▶ Task description:
Report each line of the records where "there" occurs.

▶ Input data:
· · · · ·
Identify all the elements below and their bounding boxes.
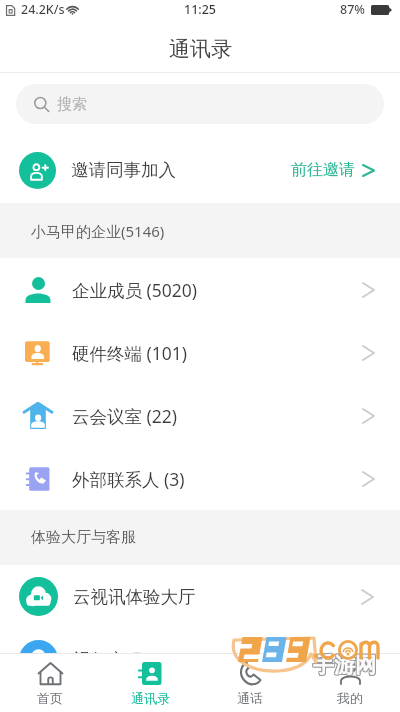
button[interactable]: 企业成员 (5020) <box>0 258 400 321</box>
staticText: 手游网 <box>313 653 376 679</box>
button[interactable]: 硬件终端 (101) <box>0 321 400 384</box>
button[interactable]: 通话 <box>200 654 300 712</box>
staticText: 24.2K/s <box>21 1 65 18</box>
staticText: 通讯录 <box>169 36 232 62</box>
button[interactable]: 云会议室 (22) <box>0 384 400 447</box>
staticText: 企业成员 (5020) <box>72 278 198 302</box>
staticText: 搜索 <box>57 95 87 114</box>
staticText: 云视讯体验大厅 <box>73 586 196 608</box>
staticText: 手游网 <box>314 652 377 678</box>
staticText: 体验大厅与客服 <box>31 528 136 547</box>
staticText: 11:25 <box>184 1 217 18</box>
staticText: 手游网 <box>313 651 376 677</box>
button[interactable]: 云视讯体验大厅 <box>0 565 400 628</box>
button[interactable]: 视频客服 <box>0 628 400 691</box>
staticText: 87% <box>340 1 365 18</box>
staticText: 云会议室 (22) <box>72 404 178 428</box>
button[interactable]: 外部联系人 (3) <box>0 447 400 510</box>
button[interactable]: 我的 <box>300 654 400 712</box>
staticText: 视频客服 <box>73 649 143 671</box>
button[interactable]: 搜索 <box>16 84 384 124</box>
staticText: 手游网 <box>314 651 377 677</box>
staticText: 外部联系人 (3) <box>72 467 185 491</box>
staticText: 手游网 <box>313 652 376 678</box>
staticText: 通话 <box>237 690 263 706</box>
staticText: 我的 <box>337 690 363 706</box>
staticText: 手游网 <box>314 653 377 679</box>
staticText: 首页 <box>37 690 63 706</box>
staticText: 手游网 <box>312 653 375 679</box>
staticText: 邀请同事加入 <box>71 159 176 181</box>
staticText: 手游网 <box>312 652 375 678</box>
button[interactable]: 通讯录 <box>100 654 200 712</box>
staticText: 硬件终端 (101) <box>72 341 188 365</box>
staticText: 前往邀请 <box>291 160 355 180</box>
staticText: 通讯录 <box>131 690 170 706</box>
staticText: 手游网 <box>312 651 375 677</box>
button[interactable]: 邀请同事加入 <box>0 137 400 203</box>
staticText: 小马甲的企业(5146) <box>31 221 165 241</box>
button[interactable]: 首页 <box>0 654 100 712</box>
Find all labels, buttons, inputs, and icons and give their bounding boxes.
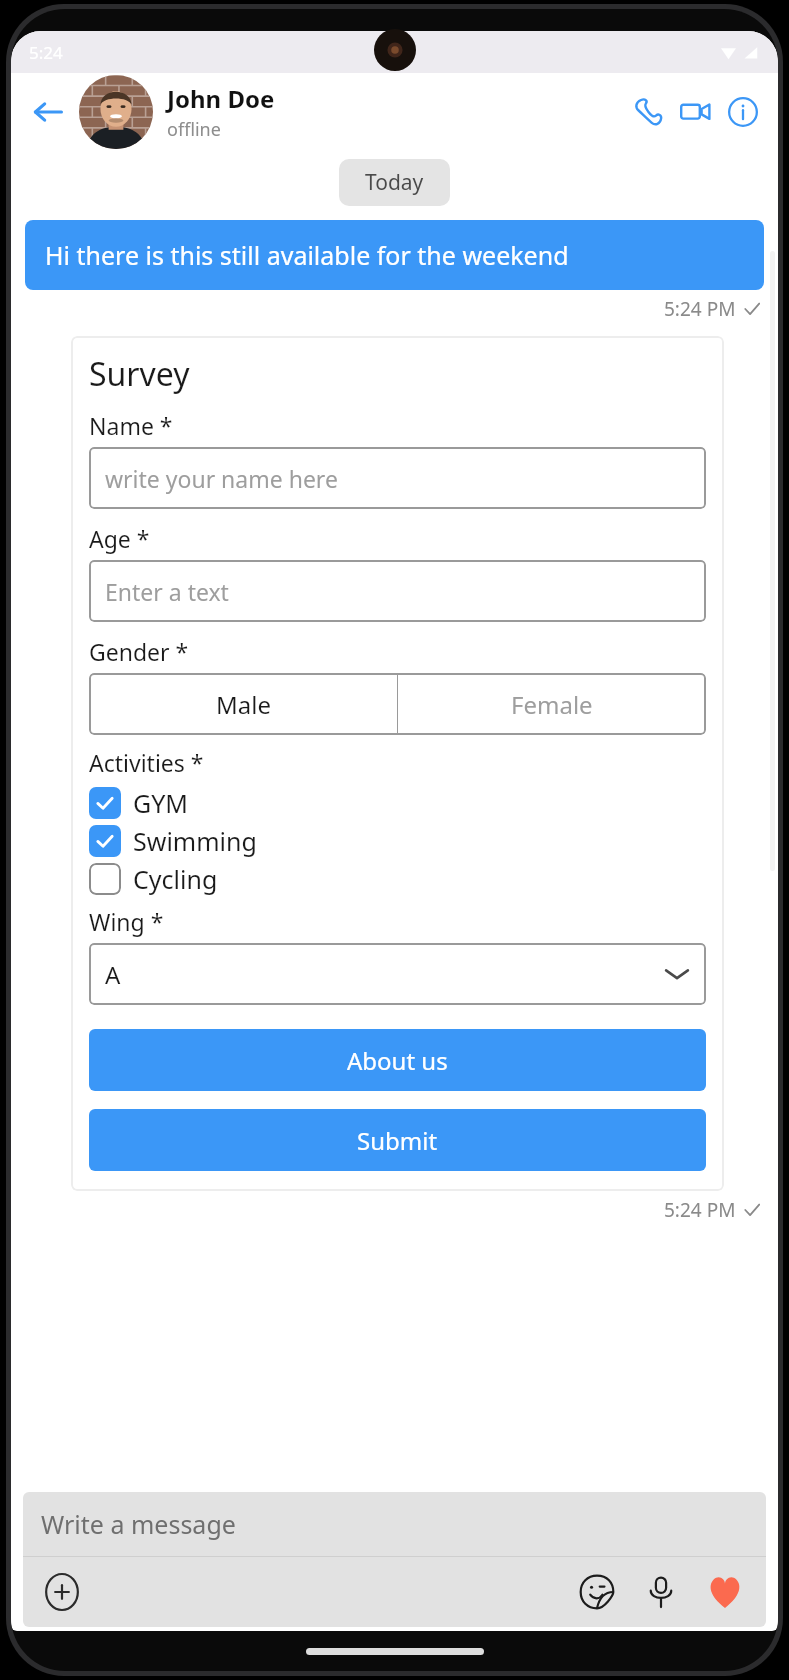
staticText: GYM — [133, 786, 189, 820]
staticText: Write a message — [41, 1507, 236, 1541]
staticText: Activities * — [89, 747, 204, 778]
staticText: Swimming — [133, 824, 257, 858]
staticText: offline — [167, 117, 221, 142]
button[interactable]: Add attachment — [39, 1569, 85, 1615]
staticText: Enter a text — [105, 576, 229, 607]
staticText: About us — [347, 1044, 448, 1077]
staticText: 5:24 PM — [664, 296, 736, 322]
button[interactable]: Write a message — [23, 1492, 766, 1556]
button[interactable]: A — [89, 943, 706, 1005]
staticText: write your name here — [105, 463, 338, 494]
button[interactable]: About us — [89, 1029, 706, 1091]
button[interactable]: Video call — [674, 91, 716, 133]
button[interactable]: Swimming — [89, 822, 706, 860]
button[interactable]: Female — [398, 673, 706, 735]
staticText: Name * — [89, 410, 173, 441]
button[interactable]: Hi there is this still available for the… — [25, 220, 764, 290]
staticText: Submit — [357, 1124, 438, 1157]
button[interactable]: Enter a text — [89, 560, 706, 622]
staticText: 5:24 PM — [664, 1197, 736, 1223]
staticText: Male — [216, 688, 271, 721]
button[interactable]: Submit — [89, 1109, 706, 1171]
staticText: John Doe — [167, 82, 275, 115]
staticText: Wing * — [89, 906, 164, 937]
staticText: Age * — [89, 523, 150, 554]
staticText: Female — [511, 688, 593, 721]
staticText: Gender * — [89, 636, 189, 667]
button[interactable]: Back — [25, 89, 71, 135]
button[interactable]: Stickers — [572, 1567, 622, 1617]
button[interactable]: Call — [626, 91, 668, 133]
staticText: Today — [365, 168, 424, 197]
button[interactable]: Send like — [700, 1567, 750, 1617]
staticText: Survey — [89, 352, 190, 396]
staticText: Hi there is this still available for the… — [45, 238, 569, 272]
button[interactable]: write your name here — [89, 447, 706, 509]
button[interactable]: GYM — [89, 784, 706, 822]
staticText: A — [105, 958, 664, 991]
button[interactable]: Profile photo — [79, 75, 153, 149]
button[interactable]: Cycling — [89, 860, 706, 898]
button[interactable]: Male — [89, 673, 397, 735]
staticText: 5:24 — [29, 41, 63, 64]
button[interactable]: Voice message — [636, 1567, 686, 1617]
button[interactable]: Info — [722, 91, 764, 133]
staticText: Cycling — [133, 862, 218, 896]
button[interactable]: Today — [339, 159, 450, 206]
· · · · ·
▶ Solution:
button[interactable]: Hi there is this still available for the… — [25, 220, 764, 290]
staticText: Hi there is this still available for the… — [45, 238, 569, 272]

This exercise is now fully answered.